The Potential Pitfalls of SARs: a cautionary tale, and 10 ways to avoid them

Filing Suspicious Activity Reports (SARs) should be a priority for all law firms when presented with circumstances that alert them to the potential for money laundering.

But the very word “suspicious” is in itself, problematic, as it lacks clear definition.

It’s essential that the basis for suspicion is expressed as clearly as possible – not just because of the potential for legal action, but also because of the potential that it may be read by a client.

So, what does “suspicion” actually mean?

Unhelpfully, “suspicion” isn’t formally defined in legislation – but it has been the subject of question by the courts on several occasions.

The judge in the case of Lonsdale v National Westminster Bank plc [2018] EWHC 1843 (QB) stated that

“The [person that suspects] must think that there is a possibility, which is more than fanciful, that the relevant facts exist. A vague feeling of unease would not suffice. But the statute does not require the suspicion to be “clear” or “firmly grounded and targeted on specific facts”, or based upon “reasonable grounds.”

This suggests that the term “suspicion” is subjective, with a relatively low threshold. Suspicion must be genuine, but there’s no robust necessity for it to be based on specific facts.

With this in mind – and in line with advice published by the NCA – here are our ten tips for avoiding the potential pitfalls when reporting suspicious activity:

  1. Use clear and concise language, keeping the content clear, concise and simple. Avoid using acronyms and legal jargon.

The “reasons for suspicion” section of the SAR limits your input to 8000 characters, equating to around 1500 words.

  1. Give full and precise reasons for your suspicion of money laundering.

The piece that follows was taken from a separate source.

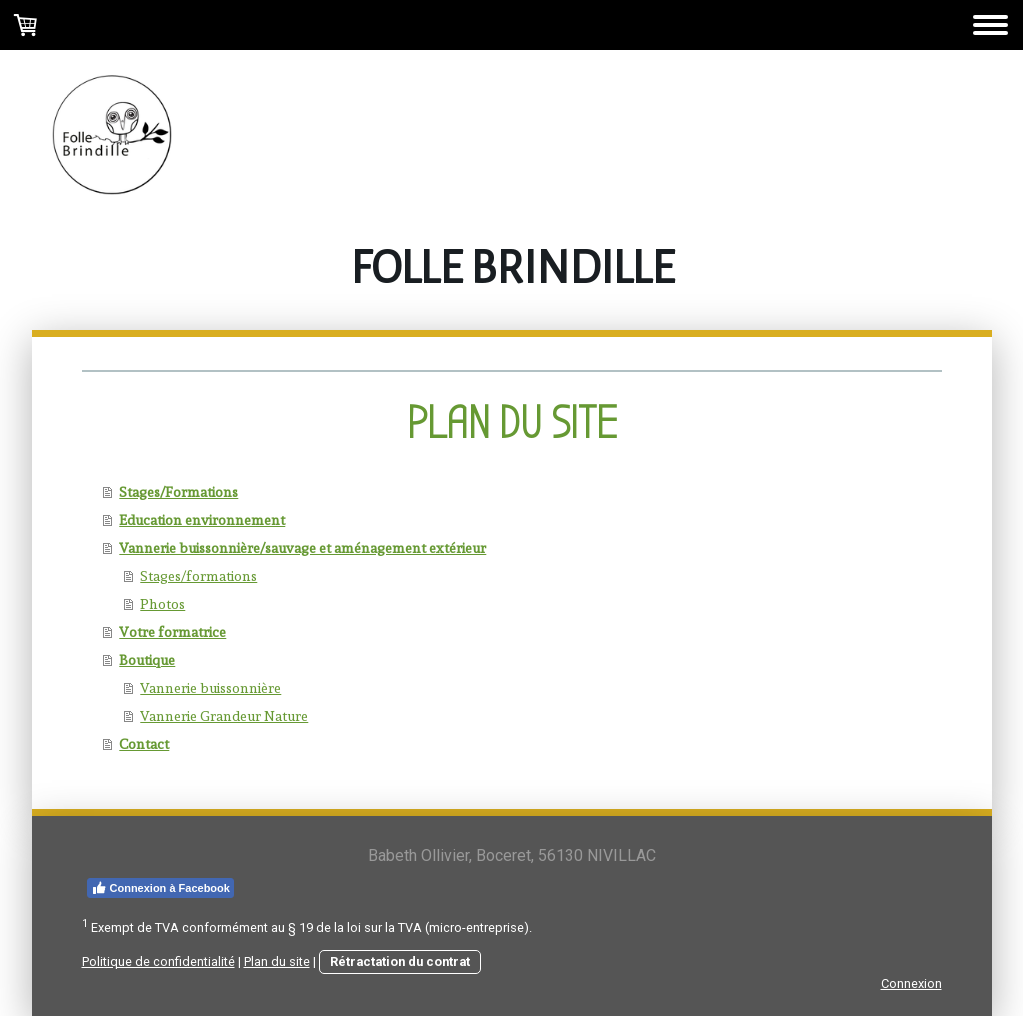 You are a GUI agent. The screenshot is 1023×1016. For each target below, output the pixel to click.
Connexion (911, 983)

It’s important for the NCA to see:

  • Who is doing what
  • Who they are/were doing it with
  • When they are/were doing it
  • Why they are/were doing it
  • Where they did it
  • How they are doing it
  1. Specify all individuals and businesses, including suspected criminal property in as much detail as possible (having regard to privilege). You may not be in possession of all of the details, so you should make this clear in your report if that’s the case. Think about:
  • Associated subjects
  • Dates of Birth, Post Codes, Occupations
  • Financial transactions.
  1. Specify all information giving rise to suspicion and explain how you discovered it.
  2. Clearly distinguish between information that you know from that which you suspect.
  3. Present a chronological sequence of events which support your suspicion. Be as specific with regards to dates as possible.
  4. Justify the basis of your suspicion – don’t simply state that it’s a cause for concern.

For example, a client’s bank account has large third-party transfers:

  • explain if the client has been contacted (and if not, why not) and any explanation offered
  • describe why the explanation given has not allayed your concerns
  • demonstrate how the pattern of transfers/withdrawals presents suspicious circumstances.
  1. Explain how the activity in question differs from normal, expected operations for that customer/business sector. If the SAR implicates a professional enabler (i.e., an accountant, insolvency practitioner, conveyancer, etc.) state whether it appears that the facilitation is witting or otherwise.
  2. Set out the case if your suspicion relates to the transactions only, or whether it extends to the professional involved. If the SAR doesn’t relate to financial transactions, explain the activity you consider to be suspicious.
  3. If you are requesting a Defence Against Money Laundering (DAML) be specific about the work you are undertaking for your customer/client which you believe you will require a defence to money laundering for e.g.:
  • “to buy/sell the property at (address) for (value amount)”
  • “to disburse the funds between the following people …”
  • “to buy/sell the (named company)”
  • “to draw up contracts between party X and party Y, transfer the ownership of the (named company) to party Y, and transfer the (value of funds) to party X which is all part of the arrangement”
  • “to release the funds in account A to person B”.

The regulated sector has been criticised by NCA regarding the quality of SARs. The amount of information provided is of vital importance for a number of reasons:

  • Improves efficiency in processing SARs
  • Poor quality SARs divert resources away from detection and investigation of crime
  • Vital source of intelligence
  • Contents can be a basis for legal action against the maker – Lonsdale v National Westminster Bank.